Nissan unveiled its global restructuring this week after making a £5 billion ($6 billion) net loss in the last financial year. It will close its Barcelona factory with a loss of 2,800 jobs while the Spanish government has said this was the end of Nissan’s manufacturing in Europe. And so it is if Europe…

Coronavirus is obscuring much about the future of the EU — and Britain’s relationship with it. Not everyone is joining the dots, but business is. And this means the decision for a no-deal Brexit is being taken outside of the official negotiations.

Nissan unveiled its global restructuring this week after making a £5 billion ($6 billion) net loss in the last financial year. It will close its Barcelona factory with a loss of 2,800 jobs while the Spanish government has said this was the end of Nissan’s manufacturing in Europe. And so it is if Europe means the EU. For Nissan also announced that the future of its UK plant in Sunderland was secure. Why is this significant?

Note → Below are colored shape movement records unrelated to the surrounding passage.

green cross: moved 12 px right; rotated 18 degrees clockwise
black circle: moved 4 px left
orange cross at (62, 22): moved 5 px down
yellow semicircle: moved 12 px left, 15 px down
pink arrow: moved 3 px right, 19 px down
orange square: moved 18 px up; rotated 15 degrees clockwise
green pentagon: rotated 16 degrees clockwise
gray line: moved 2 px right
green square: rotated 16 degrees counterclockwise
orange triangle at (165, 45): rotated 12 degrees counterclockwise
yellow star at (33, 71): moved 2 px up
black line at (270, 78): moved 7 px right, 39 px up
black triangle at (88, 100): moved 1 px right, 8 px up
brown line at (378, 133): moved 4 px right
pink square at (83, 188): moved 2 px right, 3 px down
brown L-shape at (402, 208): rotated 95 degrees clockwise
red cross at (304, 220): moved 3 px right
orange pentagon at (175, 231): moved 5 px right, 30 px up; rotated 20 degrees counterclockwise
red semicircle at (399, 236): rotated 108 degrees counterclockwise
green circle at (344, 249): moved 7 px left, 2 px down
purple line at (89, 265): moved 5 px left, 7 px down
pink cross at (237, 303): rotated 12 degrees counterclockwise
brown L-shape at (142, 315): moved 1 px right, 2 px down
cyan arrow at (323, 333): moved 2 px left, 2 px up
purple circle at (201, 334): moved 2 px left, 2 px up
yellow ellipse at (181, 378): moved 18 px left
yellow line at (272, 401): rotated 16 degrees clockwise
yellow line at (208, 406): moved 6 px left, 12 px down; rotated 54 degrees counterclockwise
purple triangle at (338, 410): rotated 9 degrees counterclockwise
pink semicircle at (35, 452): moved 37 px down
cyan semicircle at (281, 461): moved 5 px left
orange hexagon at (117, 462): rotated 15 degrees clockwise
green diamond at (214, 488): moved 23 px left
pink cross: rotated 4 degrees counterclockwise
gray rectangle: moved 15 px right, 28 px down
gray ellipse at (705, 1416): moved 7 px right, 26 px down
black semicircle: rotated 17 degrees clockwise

If we cast our minds back to a pre-COVID world, on February 3 the Financial Times carried a headline ‘Nissan drafts plan to double down on UK under hard Brexit’. According to the leak from two individuals involved in the discussions, in the event of a hard Brexit and UK-EU tariffs on car exports, the Japanese carmaker would concentrate on boosting its 4 percent UK market share to 20 percent.

Meanwhile, the ailing French vehicle manufacturer Renault, in which the French state has a 15 percent share-holding, has announced the closure of three plants in France and thousands of job losses. Renault, it should be remembered, is in a choppy alliance with Nissan that the Carlos Ghosn affair worsened. Given that Renault was about to receive €5 billion ($5.5 billion) of state funding as part of France’s coronavirus bailout, the French government and president Macron were up in arms. Adding insult to injury, it has been suggested that restructuring could involve shifting production of the Nissan Micra from Renault France to Nissan Sunderland. Such an eventuality would have the additional blow of demonstrating in Macron’s eyes that Brexit could be a winner. Yet it seems that in the Nissan case and doubtless many more, despite the public protestations, business was embracing a no-deal Brexit

The EU has suspended its state aid and competition rules, opening the flood-gates to member-state bail-outs of national business champions. Air France will receive €7 billion ($7.7 billion) and Lufthansa €9 billion ($10 billion). This, of course, unfairly rigs the European airline market in favor of failing airlines to the detriment of their ‘frugal’ counterparts. It also blows a hole in the EU dogma and insistence on a ‘level-playing field’ in a Brexit trade deal, as Matthew Lynn recently pointed out on this site. The EU is all too conscious of this and how it will take years to roll back state aid. The Commission is attempting to salvage some of its principles by insisting that in exchange Lufthansa must give up a few slots at some European airports, while Air France should comply with the European Green Deal by abandoning domestic routes with less than a two-and-a-half-hour journey time. This is merely the tip of the iceberg for European members state aid. Either the ‘level playing field’ mantra is dropped in what is left of the negotiations, or more likely June becomes the semi-official date for a no-deal Brexit.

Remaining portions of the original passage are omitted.